(Records supplied Opens)

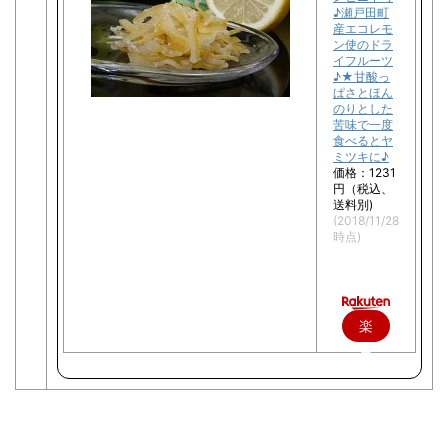
♪瀬戸田町
産エコレモ
ン使のドラ
イフルーツ
♪★甘酸っ
ぱさとほん
のりとした
苦味で一度
食べるとヤ
ミツキに♪
価格：1231
円（税込、
送料別)
(2018/11/28
時点)
楽
天
で
購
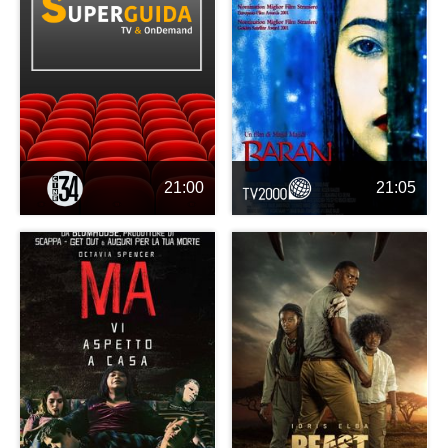
21:00
21:05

(Records supplied Closes)

• **Activity**:
All of the records above must be copied exactly, except for the pictures.

• **Result**:
♪瀬戸田町
産エコレモ
ン使のドラ
イフルーツ
♪★甘酸っ
ぱさとほん
のりとした
苦味で一度
食べるとヤ
ミツキに♪
価格：1231
円（税込、
送料別)
(2018/11/28
時点)
楽
天
で
購
21:00
21:05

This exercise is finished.